For mid-sized main contractors, it is over-engineered and expensive for day-to-day payment tracking use.


10. Custom Spreadsheet Systems

Honest assessment: Still widely used, but a liability.

A significant number of main contractors still track interim payments, payment notices, and cash flow in Excel. It's worth acknowledging this — not to endorse it, but to explain the risk.

Spreadsheet-based payment tracking fails in four predictable ways: missed payment notice deadlines (because there's no alert system), under-claimed valuations (because work is recorded after the fact), portfolio blindness (because project spreadsheets don't aggregate automatically), and dispute weakness (because there's no tamper-evident audit trail).

If your business is currently using spreadsheets for payment tracking, the question isn't whether you need software — it's which one.

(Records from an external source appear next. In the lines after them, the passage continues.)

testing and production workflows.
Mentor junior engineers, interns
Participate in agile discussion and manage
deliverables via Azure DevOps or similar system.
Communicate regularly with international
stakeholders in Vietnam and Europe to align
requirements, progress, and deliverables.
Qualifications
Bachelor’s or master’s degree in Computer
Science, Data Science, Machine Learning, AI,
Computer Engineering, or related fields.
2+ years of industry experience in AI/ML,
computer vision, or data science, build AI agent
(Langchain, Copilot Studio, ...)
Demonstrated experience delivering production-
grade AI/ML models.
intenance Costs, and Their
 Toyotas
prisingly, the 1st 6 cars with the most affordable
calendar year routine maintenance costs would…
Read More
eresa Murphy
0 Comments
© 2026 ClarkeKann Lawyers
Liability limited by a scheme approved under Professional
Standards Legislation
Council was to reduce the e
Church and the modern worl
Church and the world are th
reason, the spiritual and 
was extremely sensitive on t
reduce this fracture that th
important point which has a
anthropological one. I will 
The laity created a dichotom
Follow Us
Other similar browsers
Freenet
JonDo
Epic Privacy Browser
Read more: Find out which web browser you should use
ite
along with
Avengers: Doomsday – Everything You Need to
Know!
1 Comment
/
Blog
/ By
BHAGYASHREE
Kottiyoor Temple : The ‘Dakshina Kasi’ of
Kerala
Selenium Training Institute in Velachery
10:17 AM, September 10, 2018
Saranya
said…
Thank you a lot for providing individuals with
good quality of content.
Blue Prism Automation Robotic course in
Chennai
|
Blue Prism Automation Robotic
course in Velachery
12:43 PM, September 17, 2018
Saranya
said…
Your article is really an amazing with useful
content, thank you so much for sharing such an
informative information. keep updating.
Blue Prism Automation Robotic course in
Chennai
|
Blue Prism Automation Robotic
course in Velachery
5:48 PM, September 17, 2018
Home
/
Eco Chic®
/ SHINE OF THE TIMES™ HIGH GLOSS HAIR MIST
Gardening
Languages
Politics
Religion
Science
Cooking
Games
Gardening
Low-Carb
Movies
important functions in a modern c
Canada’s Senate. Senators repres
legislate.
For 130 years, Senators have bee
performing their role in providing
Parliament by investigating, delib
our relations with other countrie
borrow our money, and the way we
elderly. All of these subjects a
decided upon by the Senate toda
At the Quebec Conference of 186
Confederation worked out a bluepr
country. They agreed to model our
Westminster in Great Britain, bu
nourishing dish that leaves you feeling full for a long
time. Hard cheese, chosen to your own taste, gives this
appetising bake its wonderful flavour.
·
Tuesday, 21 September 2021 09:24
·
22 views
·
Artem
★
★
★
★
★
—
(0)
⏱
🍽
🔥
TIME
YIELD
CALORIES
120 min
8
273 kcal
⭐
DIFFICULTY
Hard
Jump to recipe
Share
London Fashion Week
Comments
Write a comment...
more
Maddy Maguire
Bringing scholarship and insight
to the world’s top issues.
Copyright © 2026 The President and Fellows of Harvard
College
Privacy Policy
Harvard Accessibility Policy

Choosing the Right Payment Tracking Tool

The key factors for main contractors:

  • HGCRA compliance — does it track payment notice and pay less notice deadlines automatically?
  • Portfolio view — can you see all projects' payment status in one dashboard?
  • Valuation integration — does payment tracking connect to how you build and submit interim applications?
  • Audit trail — is every payment event recorded with timestamps and documentation?
  • Subcontract management — does it handle both upstream (client) and downstream (supply chain) payment cycles?

Summary

Payment tracking is too important to leave to spreadsheets or generic accounting software. For mid-sized UK main contractors, a purpose-built solution that understands construction payment cycles — interim applications, payment notices, pay less notices, and retention — is the difference between controlling cash flow and reacting to it.